Having finally agreed a trade deal just in time for Christmas, some people expressed surprise that financial services were not included in the final agreement. As a consequence, the ‘passporting’ rights currently enjoyed by UK firms ceased on 31 December.
As head of the Passport Notification Unit at the FSA for a number of years, and having worked closely with the European Commission’s Payments Committee in drafting and publishing passporting guidelines for payments and e-money institutions prior to the PSD2 and the RTS, I can speak on passporting matters with some degree of experience.
We have seen many clients and firms heed the warnings from the European Supervision Authorities and the PRA/FCA and make plans for the UK’s departure from the European Union, to ensure the continuity of their business. Typically, this has involved setting up a separate legal entity in another EEA jurisdiction, and obtaining the authorisation that would allow them to continue to operate in that jurisdiction and passport across the EEA. Where the firm was already established in that Member State, as a branch, the decision is easier. Where, however, the firm has no permanent, physical presence in the EEA and operates solely on a ‘cross-border’ basis it is, in my view, questionable whether such action is necessary.
So the big question is, were some cross-border passports – or ‘notifications under the freedom to provide services’ – ever really needed? I’m not suggesting that passporting was simply a cottage industry grown by the regulators, or that there were no genuine situations where notification was required.
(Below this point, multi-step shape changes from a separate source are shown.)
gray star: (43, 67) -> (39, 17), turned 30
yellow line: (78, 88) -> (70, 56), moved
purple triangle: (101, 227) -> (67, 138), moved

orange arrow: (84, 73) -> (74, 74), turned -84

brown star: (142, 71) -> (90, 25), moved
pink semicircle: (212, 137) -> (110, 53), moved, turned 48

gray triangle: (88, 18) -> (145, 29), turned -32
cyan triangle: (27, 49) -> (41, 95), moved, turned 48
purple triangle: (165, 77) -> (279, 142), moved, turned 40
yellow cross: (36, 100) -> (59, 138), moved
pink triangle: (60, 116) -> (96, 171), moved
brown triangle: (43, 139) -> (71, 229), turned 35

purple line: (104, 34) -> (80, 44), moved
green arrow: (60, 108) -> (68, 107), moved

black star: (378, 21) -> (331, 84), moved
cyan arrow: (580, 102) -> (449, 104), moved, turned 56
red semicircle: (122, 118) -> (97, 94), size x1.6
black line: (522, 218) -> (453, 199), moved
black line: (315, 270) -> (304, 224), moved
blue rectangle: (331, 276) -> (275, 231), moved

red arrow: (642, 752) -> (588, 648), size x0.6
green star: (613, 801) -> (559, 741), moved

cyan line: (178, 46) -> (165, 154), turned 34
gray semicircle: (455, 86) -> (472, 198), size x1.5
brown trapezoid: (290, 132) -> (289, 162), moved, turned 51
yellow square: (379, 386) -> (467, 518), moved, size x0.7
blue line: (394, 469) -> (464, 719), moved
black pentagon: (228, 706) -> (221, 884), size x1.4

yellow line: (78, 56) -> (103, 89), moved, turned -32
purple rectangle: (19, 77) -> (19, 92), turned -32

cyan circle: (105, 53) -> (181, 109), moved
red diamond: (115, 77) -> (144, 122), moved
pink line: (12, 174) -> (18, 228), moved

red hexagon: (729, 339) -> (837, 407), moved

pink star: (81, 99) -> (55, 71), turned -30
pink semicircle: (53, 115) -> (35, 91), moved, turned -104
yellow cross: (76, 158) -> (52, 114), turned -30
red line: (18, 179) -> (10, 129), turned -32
I’m simply challenging some of the core principles that have somehow been hidden over the years. Let me take you back to 1997 and the publication of the European Commission Interpretative Communication on ‘Freedom to provide services and the interest of the general good in the Second Banking Directive’ (97/C 209/04). Whilst this is over 20 years old, the Commission confirmed when publishing PSD, 2EMD and PSD2, that the document is still relevant and, most importantly, to be read across to payment and e-money institutions. So, what does it say that is so interesting?
The Communication itself is concerned with the circumstances when a services passport notification might be made. I have set out below some relevant extracts:
“It is necessary, therefore, to 'locate' the place of supply of the future banking service in order to determine whether prior notification is required.”
“…in its opinion, only activities carried on within the territory of another Member State should be the subject of prior notification. In order to determine where an activity was carried on, the place of provision of what may be termed the 'characteristic performance' of the service, i.e. the essential supply for which payment is due must be determined.”
“This line of reasoning is aimed merely at establishing whether prior notification is necessary.”
“A bank may have non-resident customers without necessarily pursuing the activities concerned within the territory of the Member States where the customers have their domicile.”
“Lastly, the provision of distance banking services, for example through the Internet, should not, in the Commission's view, require prior notification, since the supplier cannot be deemed to be pursuing its activities in the customer's territory.”
“The Commission considers that the prior existence of advertising or an offer cannot be linked with the need to comply with the notification procedure.”
My summary is that where the supply of services takes place dictates whether a passport notification would have been required. So, if no passport was required, irrespective of whether one was actually made, then no authorisation of any kind should be required post-Brexit.
I’m not a lawyer, so feel free to challenge my logic. But it’s broadly reflective of the approach the FCA itself has adopted over the years, per PERG 2.4 and PERG 2.9.
Unfortunately, not every EEA Member State agrees with the ‘characteristic’ test favoured by the Commission, instead following a ‘solicitation’ test – basically, if you reach out cross-border to ‘solicit’ a client in another EEA State then a passport notification would be required.
However (a common word when speaking of EU legislation and regulations!), some transactions are capable of being initiated via reverse solicitation i.e. exclusively at the direction and discretion of a European client. This scenario is set out in MiFID II rather than PSD2 but, whilst not explicitly stated, surely there should be some read-across.
What to do?
We have seen recent press coverage of UK banks notifying customers in certain jurisdictions of the closure of their accounts due to Brexit. I suspect that these jurisdictions are one where the solicitation test is applied. We have also seen some regulators (e.g. the BaFin in Germany) contacting firms to ask their plans for when the passport falls away.
There is, unfortunately, no list of EEA Member States that records whether they favour the characteristic test or the solicitation test and, as a result, no clear indication whether firms would be able to (continue to) provide services on a cross-border basis, based on either argument. There is, though, at least some basis upon which to engage with the regulators as to how you might carry on business in Europe without a passport.